- _PROBLEM STATEMENT_
Restate the records so that not a single word differs.

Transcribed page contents
────────────────────────────────────────
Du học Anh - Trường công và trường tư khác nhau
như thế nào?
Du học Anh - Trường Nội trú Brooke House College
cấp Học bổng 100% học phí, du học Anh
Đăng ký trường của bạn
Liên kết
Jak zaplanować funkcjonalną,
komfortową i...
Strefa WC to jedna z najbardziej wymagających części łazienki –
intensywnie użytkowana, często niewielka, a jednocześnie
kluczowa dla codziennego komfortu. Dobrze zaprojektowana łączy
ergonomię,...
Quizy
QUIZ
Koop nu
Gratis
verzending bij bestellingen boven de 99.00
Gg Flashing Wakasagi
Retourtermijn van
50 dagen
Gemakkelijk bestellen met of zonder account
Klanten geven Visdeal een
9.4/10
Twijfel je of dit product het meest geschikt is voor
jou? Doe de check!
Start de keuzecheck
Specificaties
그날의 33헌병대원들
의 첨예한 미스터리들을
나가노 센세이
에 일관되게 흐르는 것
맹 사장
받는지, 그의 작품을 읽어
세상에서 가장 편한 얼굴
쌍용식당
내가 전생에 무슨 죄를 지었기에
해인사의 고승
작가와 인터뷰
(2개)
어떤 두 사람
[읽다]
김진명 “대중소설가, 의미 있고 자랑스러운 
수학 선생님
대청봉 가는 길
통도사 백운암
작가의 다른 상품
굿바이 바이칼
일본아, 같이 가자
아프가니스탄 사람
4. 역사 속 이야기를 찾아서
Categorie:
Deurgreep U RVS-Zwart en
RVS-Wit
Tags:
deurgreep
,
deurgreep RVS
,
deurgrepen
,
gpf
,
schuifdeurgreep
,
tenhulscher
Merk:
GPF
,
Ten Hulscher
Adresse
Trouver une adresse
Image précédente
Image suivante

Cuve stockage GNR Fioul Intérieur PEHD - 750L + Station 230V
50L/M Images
────────────────────────────────────────
- _ANSWER SECTION_
Du học Anh - Trường công và trường tư khác nhau
như thế nào?
Du học Anh - Trường Nội trú Brooke House College
cấp Học bổng 100% học phí, du học Anh
Đăng ký trường của bạn
Liên kết
Jak zaplanować funkcjonalną,
komfortową i...
Strefa WC to jedna z najbardziej wymagających części łazienki –
intensywnie użytkowana, często niewielka, a jednocześnie
kluczowa dla codziennego komfortu. Dobrze zaprojektowana łączy
ergonomię,...
Quizy
QUIZ
Koop nu
Gratis
verzending bij bestellingen boven de 99.00
Gg Flashing Wakasagi
Retourtermijn van
50 dagen
Gemakkelijk bestellen met of zonder account
Klanten geven Visdeal een
9.4/10
Twijfel je of dit product het meest geschikt is voor
jou? Doe de check!
Start de keuzecheck
Specificaties
그날의 33헌병대원들
의 첨예한 미스터리들을
나가노 센세이
에 일관되게 흐르는 것
맹 사장
받는지, 그의 작품을 읽어
세상에서 가장 편한 얼굴
쌍용식당
내가 전생에 무슨 죄를 지었기에
해인사의 고승
작가와 인터뷰
(2개)
어떤 두 사람
[읽다]
김진명 “대중소설가, 의미 있고 자랑스러운 
수학 선생님
대청봉 가는 길
통도사 백운암
작가의 다른 상품
굿바이 바이칼
일본아, 같이 가자
아프가니스탄 사람
4. 역사 속 이야기를 찾아서
Categorie:
Deurgreep U RVS-Zwart en
RVS-Wit
Tags:
deurgreep
,
deurgreep RVS
,
deurgrepen
,
gpf
,
schuifdeurgreep
,
tenhulscher
Merk:
GPF
,
Ten Hulscher
Adresse
Trouver une adresse
Image précédente
Image suivante

Cuve stockage GNR Fioul Intérieur PEHD - 750L + Station 230V
50L/M Images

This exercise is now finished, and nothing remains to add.